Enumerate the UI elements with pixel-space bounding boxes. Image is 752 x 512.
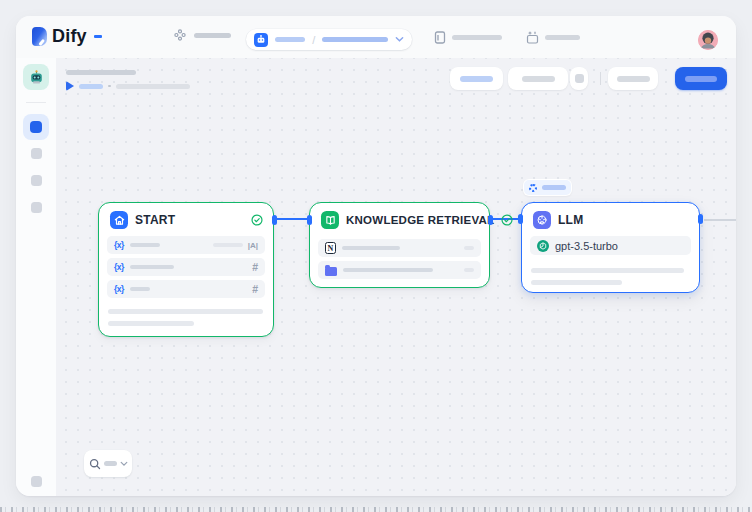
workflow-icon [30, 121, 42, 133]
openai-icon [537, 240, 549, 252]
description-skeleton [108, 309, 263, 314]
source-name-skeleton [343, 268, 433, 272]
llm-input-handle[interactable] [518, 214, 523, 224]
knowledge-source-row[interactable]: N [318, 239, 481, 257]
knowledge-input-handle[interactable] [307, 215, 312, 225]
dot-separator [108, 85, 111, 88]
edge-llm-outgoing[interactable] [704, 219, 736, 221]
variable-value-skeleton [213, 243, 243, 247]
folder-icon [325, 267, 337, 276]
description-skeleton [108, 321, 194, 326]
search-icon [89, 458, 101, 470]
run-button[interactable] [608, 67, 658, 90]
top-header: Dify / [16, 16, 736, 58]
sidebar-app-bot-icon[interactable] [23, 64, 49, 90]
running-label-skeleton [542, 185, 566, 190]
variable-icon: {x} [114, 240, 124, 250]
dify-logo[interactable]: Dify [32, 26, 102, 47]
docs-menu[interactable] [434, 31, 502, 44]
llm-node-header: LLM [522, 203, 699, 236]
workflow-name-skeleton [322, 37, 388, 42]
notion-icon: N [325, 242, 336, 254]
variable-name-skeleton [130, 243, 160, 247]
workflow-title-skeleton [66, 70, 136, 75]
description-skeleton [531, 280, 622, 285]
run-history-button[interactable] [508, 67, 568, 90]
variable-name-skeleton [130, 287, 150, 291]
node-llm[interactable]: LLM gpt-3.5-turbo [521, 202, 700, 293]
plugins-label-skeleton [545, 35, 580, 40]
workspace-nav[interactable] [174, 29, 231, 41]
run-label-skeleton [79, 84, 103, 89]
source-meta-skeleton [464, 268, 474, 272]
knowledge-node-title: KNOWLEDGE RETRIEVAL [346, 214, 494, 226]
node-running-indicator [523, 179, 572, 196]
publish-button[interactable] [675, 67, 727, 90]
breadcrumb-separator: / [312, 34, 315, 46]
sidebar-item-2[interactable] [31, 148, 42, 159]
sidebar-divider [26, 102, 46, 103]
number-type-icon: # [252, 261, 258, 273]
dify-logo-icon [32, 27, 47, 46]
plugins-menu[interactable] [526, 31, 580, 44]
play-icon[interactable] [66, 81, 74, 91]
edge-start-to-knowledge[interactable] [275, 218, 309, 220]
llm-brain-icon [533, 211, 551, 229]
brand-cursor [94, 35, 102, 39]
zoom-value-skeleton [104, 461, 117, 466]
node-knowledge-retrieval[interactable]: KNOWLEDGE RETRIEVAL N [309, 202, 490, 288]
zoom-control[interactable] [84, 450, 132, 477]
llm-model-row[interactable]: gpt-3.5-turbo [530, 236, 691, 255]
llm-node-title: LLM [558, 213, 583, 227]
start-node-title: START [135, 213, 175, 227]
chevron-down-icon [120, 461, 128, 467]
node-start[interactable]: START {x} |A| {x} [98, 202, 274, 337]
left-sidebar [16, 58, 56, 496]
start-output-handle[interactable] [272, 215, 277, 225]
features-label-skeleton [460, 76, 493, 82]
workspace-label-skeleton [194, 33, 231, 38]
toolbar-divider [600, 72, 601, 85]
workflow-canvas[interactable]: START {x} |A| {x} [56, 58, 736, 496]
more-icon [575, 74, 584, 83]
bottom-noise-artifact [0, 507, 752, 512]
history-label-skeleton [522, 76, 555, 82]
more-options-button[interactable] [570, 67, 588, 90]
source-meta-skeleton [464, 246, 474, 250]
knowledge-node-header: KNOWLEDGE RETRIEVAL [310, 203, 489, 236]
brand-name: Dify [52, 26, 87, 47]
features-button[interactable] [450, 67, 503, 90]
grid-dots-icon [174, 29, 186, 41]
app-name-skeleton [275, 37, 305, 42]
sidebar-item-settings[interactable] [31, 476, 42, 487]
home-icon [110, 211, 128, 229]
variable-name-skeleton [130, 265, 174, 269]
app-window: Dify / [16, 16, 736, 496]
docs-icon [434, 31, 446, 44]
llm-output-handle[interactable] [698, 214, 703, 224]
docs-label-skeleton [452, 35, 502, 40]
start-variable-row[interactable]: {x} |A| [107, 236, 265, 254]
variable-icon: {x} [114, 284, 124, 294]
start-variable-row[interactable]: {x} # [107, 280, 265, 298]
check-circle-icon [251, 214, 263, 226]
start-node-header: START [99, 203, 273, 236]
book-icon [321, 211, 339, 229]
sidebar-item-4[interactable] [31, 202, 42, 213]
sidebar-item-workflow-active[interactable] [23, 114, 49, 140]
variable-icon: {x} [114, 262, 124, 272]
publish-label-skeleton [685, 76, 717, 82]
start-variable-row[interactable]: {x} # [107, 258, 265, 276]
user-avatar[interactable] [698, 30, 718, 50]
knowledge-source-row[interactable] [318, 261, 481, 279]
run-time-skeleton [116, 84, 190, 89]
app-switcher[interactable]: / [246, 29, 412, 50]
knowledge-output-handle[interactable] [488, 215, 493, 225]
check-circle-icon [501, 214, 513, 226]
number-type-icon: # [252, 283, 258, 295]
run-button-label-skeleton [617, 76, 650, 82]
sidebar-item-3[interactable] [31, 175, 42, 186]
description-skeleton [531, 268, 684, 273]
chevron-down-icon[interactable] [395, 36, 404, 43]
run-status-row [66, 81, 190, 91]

PROBLEM DESCRIPTION >>
Please copy out every line in the listing that has the string "label".

WRITTEN RESPONSE >>
running-label-skeleton [542, 185, 566, 190]
plugins-label-skeleton [545, 35, 580, 40]
run-label-skeleton [79, 84, 103, 89]
features-label-skeleton [460, 76, 493, 82]
workspace-label-skeleton [194, 33, 231, 38]
history-label-skeleton [522, 76, 555, 82]
docs-label-skeleton [452, 35, 502, 40]
publish-label-skeleton [685, 76, 717, 82]
run-button-label-skeleton [617, 76, 650, 82]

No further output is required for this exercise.